In March 1972, in the case of Lynch v. Household Finance Corp., the U.S. Supreme Court ruled that "A fundamental interdependence exists between the personal right to liberty and the personal right in property. Neither could have meaning without the other."

For good measure, the high court added, "[T]hat rights in property are basic civil rights has long been recognized."

In December 1973, professor Robert I. Reis told a conference at the liberal Albany Law School that the public trust doctrine was "an elastic and dynamic legal construct" that could expand so that "private rights or future privatization of rights would be precluded or significantly diminished."

The public trust doctrine is the principle that the government holds title to navigable waters and maintains them in trust for the public's reasonable use. The "elastic" part is what else besides navigable waters a lawyer can convince a court to define as being "cloaked with the public interest."

Reis gloated over the then-recent case of Just v. Marinette County. The Wisconsin Supreme Court's ruling was "the classic example of defining the property right out of existence. The landowner's only right was to use the land in its natural state."

Carol LaGrasse, founder and president of the New York-based Property Rights Foundation of America, attended that conference and wanted two minutes to rebut Reis' presentation. Patricia Salkin -- then-director of the sponsoring school's Government Law Center -- promised the time.

"However, I was denied the two minutes," LaGrasse told me, "and when I spoke forcefully from the floor, I was ignored. It was embarrassing, but I plowed up to the podium and critiqued the public trust doctrine.

"I had to speak over booing faculty and trust fund students with fingers in their ears, screaming at the top of their lungs, 'I can't hear you! I can't hear you!' "

That 1973 episode remains the archetype of liberals' "secret ego demanding to feel superior," as science fiction author Frank Herbert once wrote.

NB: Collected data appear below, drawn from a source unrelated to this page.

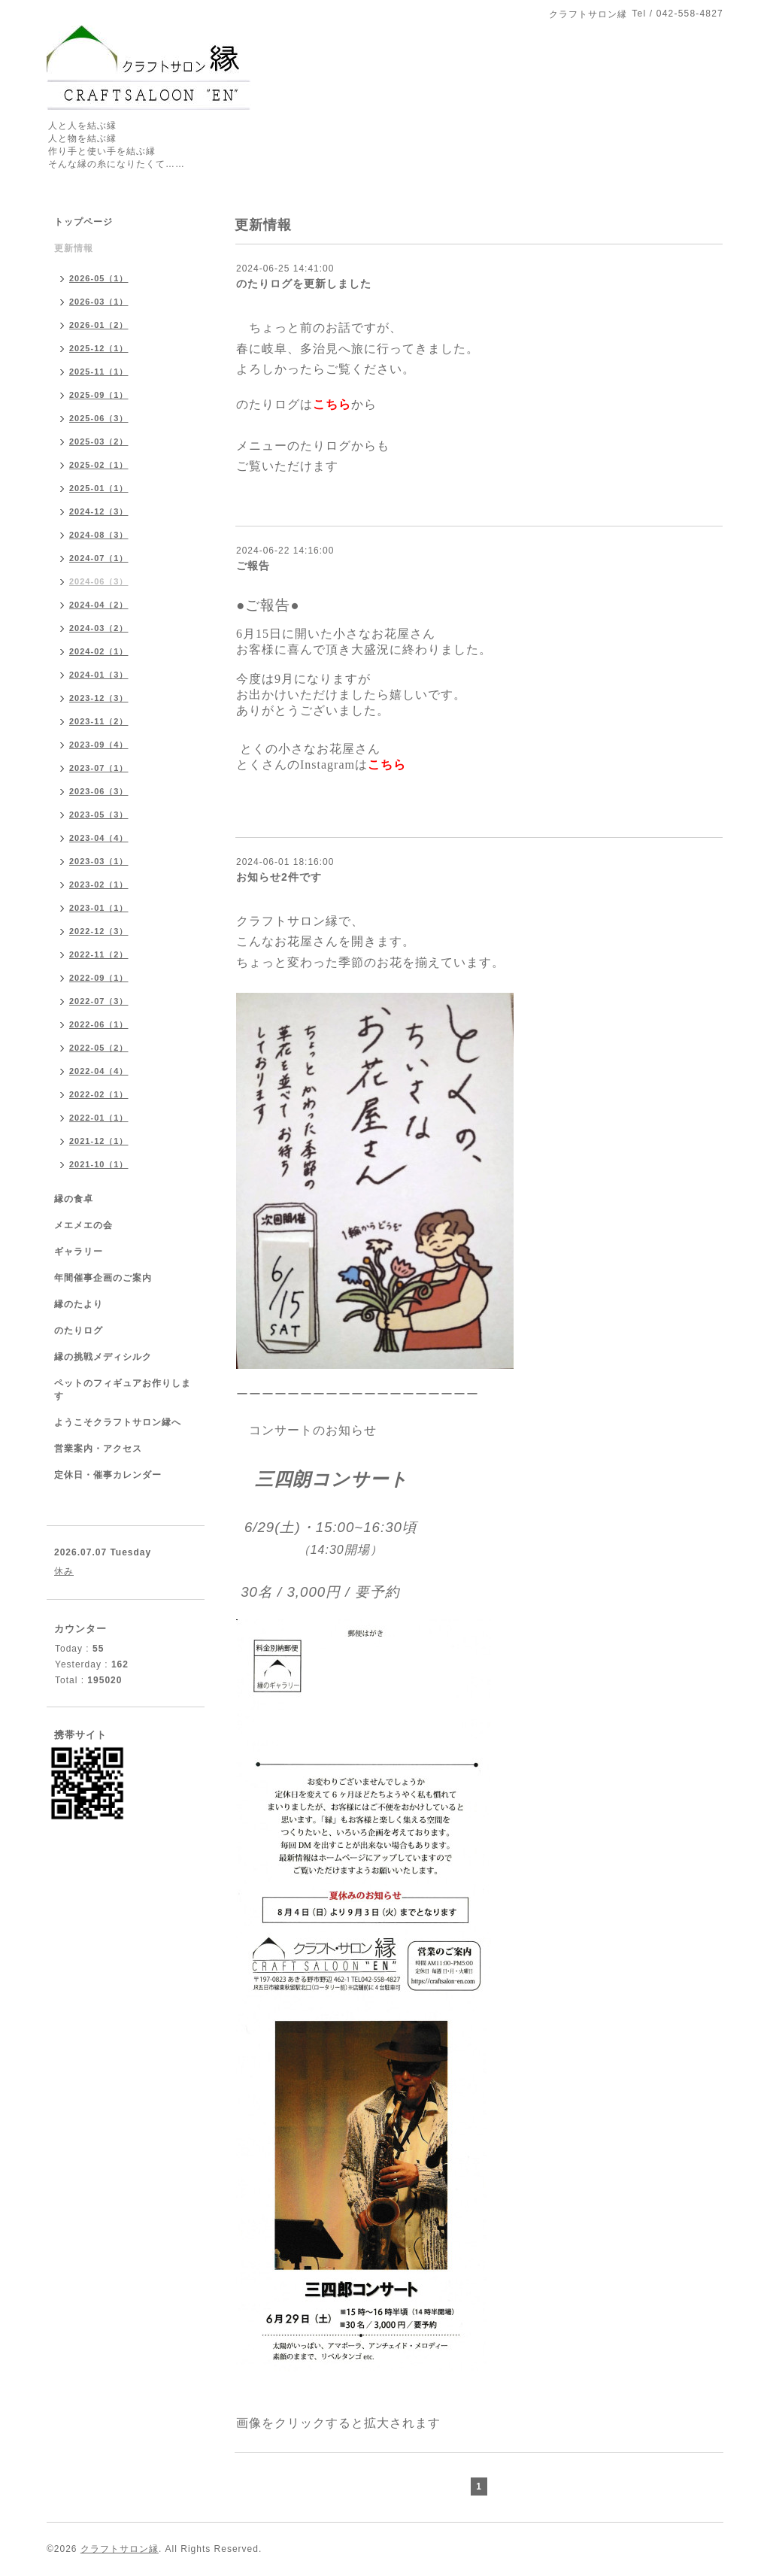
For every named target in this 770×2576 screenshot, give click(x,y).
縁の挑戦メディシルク (103, 1357)
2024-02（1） (99, 651)
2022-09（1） (99, 977)
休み (64, 1571)
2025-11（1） (99, 371)
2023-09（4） (99, 744)
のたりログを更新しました (303, 284)
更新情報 (73, 248)
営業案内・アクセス (98, 1448)
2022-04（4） (99, 1071)
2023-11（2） (99, 721)
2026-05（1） (99, 278)
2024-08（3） (99, 534)
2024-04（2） (99, 604)
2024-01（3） (99, 674)
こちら (332, 404)
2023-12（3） (99, 697)
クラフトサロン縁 (119, 2549)
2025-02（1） (99, 464)
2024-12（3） (99, 511)
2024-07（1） (99, 558)
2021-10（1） (99, 1164)
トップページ (83, 222)
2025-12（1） (99, 348)
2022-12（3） (99, 931)
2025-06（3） (99, 418)
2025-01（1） (99, 488)
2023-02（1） (99, 884)
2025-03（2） (99, 441)
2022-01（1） (99, 1117)
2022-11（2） (99, 954)
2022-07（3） (99, 1001)
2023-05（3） (99, 814)
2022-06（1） (99, 1024)
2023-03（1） (99, 861)
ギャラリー (78, 1251)
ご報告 (253, 566)
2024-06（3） (99, 581)
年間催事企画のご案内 (103, 1278)
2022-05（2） (99, 1047)
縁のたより (78, 1304)
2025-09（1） (99, 394)
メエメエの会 (83, 1225)
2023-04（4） (99, 837)
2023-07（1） (99, 767)
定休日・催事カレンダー (108, 1475)
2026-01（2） (99, 324)
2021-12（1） (99, 1140)
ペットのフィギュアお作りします (122, 1389)
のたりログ (78, 1330)
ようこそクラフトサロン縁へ (117, 1422)
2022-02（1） (99, 1094)
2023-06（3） (99, 791)
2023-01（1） (99, 907)
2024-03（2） (99, 628)
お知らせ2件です (279, 877)
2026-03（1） (99, 301)
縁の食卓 (73, 1199)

His legendary audacity bared liberals' faux open-mindedness with this mocking mantra: "Only liberals really think. Only liberals are intellectual. Only liberals understand the needs of their fellows."

Two weeks ago, a California newspaper ran an op-ed titled "Restore public trust to water law" by San Francisco environmental attorney Antonio Rossmann. It began, "Trust. It's the most severely missing element in our public discourse."

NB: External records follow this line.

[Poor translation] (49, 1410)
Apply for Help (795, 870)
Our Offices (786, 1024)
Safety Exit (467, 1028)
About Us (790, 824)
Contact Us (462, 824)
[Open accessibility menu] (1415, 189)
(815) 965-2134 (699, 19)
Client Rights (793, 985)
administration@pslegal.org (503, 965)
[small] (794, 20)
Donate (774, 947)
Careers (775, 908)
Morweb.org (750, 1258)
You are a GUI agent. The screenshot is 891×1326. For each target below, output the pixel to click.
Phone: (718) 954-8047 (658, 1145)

Juxtaposing trust as "faith in another" and a trust as "holding property for another," Rossmann gave his pitch to place a public trust constitutional amendment on the 2014 statewide ballot.

The amendment would enshrine a 1983 California Supreme Court case, National Audubon Society v. Superior Court, which ruled that development "must be restrained by the public trust."

Audubon was Rossmann's holy green grail -- a decision that environmental quality should be preserved "whenever feasible ... surrendering that right of protection only in rare cases."

Noted property rights attorney Nancie Marzulla explained the Audubon case: "The public trust doctrine operates as a blank check," she told me, "in which the state can take for its own use vested rights in water and property merely by declaring that water or property is subject to the public trust doctrine."

How is that so different from ordinary eminent domain? Marzulla answered, "By relying on the public trust doctrine, the state can take whatever privately owned property it wants without paying for it."

Without paying for it! The public trust doctrine actually trumps the Constitution's just compensation clause. It's the police power inherent in government, not granted by the Constitution.

Should the public trust the concealed viciousness of so many liberal judges wielding such police power without constitutional fetters?

No, America can't trust the public trust.

Examiner Columnist Ron Arnold is executive vice president of the Center for the Defense of Free Enterprise.